(Data extracted from a collection)
- - -
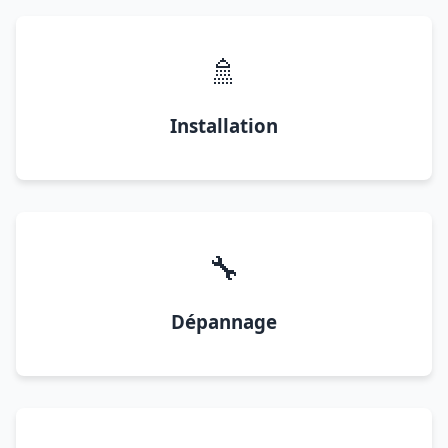
🚿
Installation
🔧
Dépannage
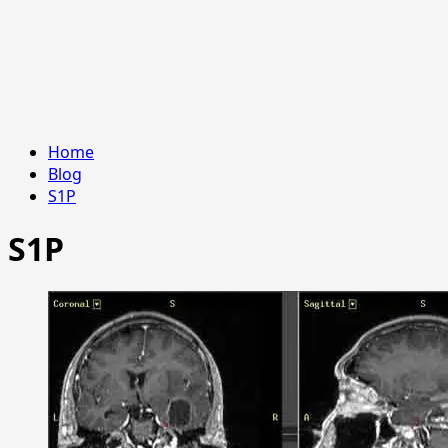
Home
Blog
S1P
S1P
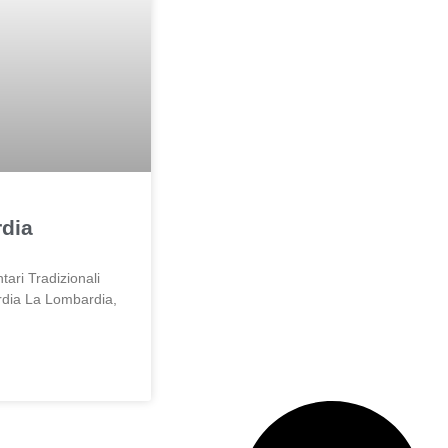
dia
tari Tradizionali
rdia La Lombardia,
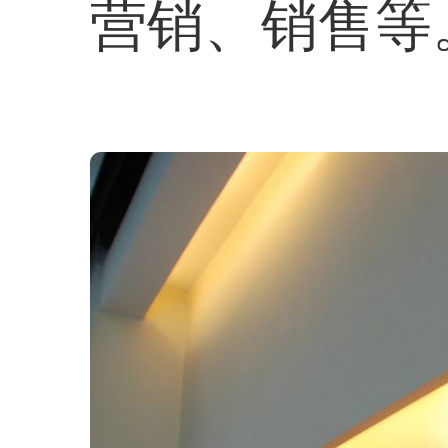
营销、销售等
- - -
EXERCISE: Every record above should be duplicated precisely, with the images removed.

RESULT OF THE EXERCISE:
🚿
Installation
🔧
Dépannage
Home
Blog
S1P
S1P
dia
tari Tradizionali
rdia La Lombardia,
营销、销售等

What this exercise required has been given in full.